Une étape judiciaire historique
La Cour suprême du Canada recueille aujourd’hui pendant toute la journée les opinions de juristes canadiens sur la constitutionnalité des lois canadiennes qui régissent la prostitution. Cette question arrive au parquet du plus haut tribunal canadien à la suite d’une décision de la Cour d’appel de l’Ontario rendue l’an dernier qui a invalidé les articles du Code criminel qui interdisent l’existence au Canada de maisons de débauche.
Le tribunal ontarien estime que ces maisons contribuent à mettre les prostituées en péril puisque les risques de violence sont moindres lorsqu’elles peuvent exercer leurs activités à l’intérieur. Ces maisons enfreindraient aussi leur liberté.
En vertu de ce jugement ontarien, le fait de criminaliser les maisons de débauche et le proxénétisme contrevient à l’article 7 de la Charte canadienne des droits et libertés, qui stipule que chacun a droit à la vie, à la liberté et à la sécurité de sa personne.

L’enjeu délicat, complexe et controversé de la prostitution au Canada
En acceptant d’entendre l’appel du gouvernement canadien, le plus haut tribunal du pays amorce une remise en question qui pourrait, ultimement, changer le visage légal de la prostitution au Canada. Ultimement, au cœur de ce litige se trouvent les droits des prostitués, les règles entourant ce que d’aucuns considèrent comme « un métier » et la question, litigieuse et controversée, de la légalité – ou de l’illégalité – de la prostitution.
Le saviez-vous?
Des zones grises sur le plan légal
- À proprement parler, la prostitution n’est pas illégale au Canada.
- Au pays, on ne pénalise que les activités criminelles qui y sont associées.
- Autrement dit, iI n’est pas illégal d’accorder des faveurs sexuelles en échange de rétribution, sauf lorsque la prostitution a trait à des mineurs.
- Au Canada il est cependant illégal d’exploiter ou d’utiliser une maison de débauche de faire du proxénétisme et de faire de la sollicitation dans un lieu public ou à la vue du public.

Dans le camp des travailleuses du sexe
Les prostitués sont représentés devant la Cour suprême du Canada aujourd’hui par le professeur de droit, Alan Young de la région de Toronto.
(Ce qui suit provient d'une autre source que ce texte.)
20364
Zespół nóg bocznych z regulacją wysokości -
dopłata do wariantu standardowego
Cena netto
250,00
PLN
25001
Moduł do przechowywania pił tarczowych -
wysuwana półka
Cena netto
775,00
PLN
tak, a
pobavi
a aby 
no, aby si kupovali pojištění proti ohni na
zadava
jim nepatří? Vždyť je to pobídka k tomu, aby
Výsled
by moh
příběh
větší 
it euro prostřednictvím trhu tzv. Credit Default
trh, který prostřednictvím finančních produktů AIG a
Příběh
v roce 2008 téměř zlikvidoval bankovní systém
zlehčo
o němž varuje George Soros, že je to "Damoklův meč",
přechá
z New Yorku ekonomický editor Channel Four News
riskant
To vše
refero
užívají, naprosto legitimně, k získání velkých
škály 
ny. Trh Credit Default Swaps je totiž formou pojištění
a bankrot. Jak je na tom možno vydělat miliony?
Young est cofondateur et directeur du Projet Innocence de Osgoode, qui vise à enquêter et à faire renverser les cas de condamnation injustifiée.
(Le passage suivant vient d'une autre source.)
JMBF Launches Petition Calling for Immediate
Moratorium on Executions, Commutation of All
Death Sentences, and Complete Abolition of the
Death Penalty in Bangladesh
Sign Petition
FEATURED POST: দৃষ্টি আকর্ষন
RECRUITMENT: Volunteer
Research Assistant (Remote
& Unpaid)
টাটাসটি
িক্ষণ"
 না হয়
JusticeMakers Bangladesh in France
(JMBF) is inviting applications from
Young a représenté de nombreux clients dans des affaires liées à la capacité du gouvernement à réglementer les activités consensuelles. En 2005, il a obtenu une décision favorable de la Cour suprême concernant la légalisation des clubs échangistes.
Alan Young représente spécifiquement les intérêts de trois travailleuses du sexe : Terri-Jean Bedford, Valerie Scott et Amy Lebovitch.
Un peu d’histoire
Comment tout a commencé…
- À l’origine de cette cause figure Terri-Jean Bedford, 53 ans, qui a travaillé pendant des années comme prostituée à Calgary, Vancouver, Windsor et Toronto avant de devenir « une dominatrice ».
- En 1998, la justice reconnaît Terri-Jean Bedford coupable d’avoir tenu une maison close. À ce moment, un long processus judiciaire s’enclenche, plaçant Mme Bedford et deux autres travailleuses du sexe, Amy Lebovitch et Valerie Scott, en tête d’une bataille pour la légalisation des lieux de débauche.
- En septembre 2010, lorsque la Cour supérieure de l’Ontario leur donne raison, les demanderesses crient alors victoire.
- Par la suite, le gouvernement fédéral décide de faire appel du jugement de la Cour supérieure de l’Ontario invalidant certaines dispositions de la loi canadienne qui restreignent la prostitution.